An order permitting an action to be brought to annul the charter of a corporation because it has violated section 1798 of the Code of Civil Procedure should not be granted, except on the written application of the attorney general to the-court, stating that in his opinion the action can and ought to be-maintained, for reasons given. By statute the duty is devolved on [450]*450him to determine whether, in his opinion, the action can and should be maintained, which duty he cannot delegate. This determination must be made as the basis of an application, and evidence of it must be presented to the court. In this case no application has been made by the attorney general, or by any one who swears that he is authorized to act for him; and there is no evidence in the record that the attorney general has determined that an action should be brought, or that this particular application should be made.

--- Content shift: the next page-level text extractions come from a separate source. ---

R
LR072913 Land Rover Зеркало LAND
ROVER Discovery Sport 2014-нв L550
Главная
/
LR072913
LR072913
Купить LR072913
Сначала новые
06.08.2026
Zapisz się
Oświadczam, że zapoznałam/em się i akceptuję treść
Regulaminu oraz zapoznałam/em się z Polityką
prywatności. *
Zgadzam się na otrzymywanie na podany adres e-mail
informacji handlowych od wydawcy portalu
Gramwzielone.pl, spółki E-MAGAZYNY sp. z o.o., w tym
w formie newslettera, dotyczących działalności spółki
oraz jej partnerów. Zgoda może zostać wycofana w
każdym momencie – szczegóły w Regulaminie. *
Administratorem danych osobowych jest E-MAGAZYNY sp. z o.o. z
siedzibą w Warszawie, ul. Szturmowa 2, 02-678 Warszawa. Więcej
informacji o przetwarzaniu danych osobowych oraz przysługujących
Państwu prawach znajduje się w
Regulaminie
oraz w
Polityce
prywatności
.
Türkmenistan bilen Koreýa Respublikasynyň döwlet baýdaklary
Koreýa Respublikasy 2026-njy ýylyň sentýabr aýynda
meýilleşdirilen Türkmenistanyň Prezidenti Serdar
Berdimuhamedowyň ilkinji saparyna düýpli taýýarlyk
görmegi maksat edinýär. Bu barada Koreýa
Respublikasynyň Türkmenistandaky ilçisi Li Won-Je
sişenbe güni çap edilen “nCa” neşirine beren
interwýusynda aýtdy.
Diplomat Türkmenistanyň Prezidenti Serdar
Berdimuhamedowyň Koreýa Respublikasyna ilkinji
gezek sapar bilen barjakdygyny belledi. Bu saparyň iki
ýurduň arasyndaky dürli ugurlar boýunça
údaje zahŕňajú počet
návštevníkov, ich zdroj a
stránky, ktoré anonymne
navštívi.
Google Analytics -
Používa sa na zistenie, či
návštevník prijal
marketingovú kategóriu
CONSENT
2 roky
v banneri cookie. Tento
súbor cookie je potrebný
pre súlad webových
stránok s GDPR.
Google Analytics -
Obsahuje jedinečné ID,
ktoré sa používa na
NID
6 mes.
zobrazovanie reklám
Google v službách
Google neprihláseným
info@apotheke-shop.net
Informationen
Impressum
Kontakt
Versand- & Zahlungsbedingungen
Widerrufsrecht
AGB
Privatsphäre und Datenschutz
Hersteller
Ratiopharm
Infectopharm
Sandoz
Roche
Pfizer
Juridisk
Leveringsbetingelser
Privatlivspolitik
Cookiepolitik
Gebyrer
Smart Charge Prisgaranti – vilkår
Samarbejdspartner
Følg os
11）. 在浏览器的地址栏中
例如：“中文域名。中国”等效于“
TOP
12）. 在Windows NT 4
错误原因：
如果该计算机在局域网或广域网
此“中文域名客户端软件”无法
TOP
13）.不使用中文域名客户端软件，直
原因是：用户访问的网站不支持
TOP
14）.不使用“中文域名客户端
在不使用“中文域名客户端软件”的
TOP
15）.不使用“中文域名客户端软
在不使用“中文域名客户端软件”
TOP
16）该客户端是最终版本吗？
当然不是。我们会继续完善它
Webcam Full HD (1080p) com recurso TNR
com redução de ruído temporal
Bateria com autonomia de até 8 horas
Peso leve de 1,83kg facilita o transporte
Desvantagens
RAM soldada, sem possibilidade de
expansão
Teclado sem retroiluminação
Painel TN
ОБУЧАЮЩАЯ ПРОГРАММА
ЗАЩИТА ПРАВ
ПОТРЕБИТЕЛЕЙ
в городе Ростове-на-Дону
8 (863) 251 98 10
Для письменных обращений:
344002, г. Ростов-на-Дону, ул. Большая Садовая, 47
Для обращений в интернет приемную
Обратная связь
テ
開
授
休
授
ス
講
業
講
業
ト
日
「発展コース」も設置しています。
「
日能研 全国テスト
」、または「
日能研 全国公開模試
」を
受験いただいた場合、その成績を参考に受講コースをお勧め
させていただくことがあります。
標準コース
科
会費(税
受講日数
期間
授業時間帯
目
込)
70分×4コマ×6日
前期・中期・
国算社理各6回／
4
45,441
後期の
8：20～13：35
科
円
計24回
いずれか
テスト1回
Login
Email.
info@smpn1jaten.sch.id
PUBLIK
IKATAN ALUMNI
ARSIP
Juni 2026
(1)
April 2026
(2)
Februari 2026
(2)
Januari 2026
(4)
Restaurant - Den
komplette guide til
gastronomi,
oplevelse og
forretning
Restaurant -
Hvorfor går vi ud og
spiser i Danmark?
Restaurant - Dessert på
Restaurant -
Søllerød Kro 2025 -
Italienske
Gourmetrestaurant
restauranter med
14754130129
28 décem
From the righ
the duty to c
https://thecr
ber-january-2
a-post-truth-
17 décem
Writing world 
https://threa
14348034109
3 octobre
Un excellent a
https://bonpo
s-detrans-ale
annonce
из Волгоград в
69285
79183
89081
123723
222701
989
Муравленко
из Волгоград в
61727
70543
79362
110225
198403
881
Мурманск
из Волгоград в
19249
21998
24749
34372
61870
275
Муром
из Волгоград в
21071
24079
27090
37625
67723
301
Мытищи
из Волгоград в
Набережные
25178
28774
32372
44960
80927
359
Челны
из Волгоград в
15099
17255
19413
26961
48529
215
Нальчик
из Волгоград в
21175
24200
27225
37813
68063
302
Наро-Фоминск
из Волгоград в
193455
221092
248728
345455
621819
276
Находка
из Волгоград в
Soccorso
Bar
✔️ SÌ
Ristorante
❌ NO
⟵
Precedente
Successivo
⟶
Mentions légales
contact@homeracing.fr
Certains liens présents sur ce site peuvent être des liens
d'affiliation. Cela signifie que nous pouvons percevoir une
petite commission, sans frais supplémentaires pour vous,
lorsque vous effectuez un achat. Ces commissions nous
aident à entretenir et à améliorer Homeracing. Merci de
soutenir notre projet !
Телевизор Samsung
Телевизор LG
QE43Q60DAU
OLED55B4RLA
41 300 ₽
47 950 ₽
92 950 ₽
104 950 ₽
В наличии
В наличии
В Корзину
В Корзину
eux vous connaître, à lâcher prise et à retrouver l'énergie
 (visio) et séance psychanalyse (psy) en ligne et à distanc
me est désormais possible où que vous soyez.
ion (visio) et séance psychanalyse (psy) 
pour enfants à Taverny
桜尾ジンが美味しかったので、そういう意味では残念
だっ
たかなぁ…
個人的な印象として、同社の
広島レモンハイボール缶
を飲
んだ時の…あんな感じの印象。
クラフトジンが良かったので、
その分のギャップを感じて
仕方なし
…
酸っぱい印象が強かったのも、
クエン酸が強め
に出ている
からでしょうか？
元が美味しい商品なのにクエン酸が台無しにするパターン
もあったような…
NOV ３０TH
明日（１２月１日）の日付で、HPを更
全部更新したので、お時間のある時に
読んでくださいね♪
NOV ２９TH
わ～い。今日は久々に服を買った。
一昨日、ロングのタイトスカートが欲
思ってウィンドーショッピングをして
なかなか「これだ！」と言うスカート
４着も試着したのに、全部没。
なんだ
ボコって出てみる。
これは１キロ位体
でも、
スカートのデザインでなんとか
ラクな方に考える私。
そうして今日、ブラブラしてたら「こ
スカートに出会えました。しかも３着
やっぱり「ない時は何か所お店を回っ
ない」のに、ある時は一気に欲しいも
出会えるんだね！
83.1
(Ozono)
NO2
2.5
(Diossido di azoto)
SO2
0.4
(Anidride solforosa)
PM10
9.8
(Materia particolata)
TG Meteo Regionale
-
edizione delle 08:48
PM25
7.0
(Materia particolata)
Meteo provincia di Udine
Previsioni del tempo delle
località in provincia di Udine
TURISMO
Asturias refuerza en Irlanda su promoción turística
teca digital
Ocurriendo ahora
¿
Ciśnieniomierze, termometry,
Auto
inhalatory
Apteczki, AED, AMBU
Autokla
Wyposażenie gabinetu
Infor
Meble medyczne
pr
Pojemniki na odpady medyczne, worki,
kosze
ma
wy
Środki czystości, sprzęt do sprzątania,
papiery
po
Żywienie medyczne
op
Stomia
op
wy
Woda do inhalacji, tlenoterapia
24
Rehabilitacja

In matters so important as the beginning of actions for the dissolution of corporations, such a practice is too loose, and ought not to be tolerated. If the attorney general be of the opinion that such action can and ought to be maintained, he should make a written application to the court, stating his conclusions, accompanied by such affidavits and evidence as is deemed necessary to support the application. The application in this case, if such it can be called, is simply an affidavit made by an attorney, in which it is stated that in the opinion of the affiant a cause of action exists, and that the suit should be brought; but the affiant does not state that he has been authorized to represent the attorney general, or to make the application in his behalf. We have not overlooked the opinion of the attorney general, contained in the record, in which he says, “Counsel for petitioner may apply in my name, upon notice to the corporation, for leave to commence the action.” Counsel did not apply in the name of the attorney general, but in his own. It is not stated in the opinion that the attorney general has determined that an action can or ought to be maintained. This is altogether insufficient to authorize the court to grant the order, which should be reversed, with $10 costs and disbursements, and the motion denied, with $10 costs, without prejudice to the right of the attorney general to apply for leave to bring an action.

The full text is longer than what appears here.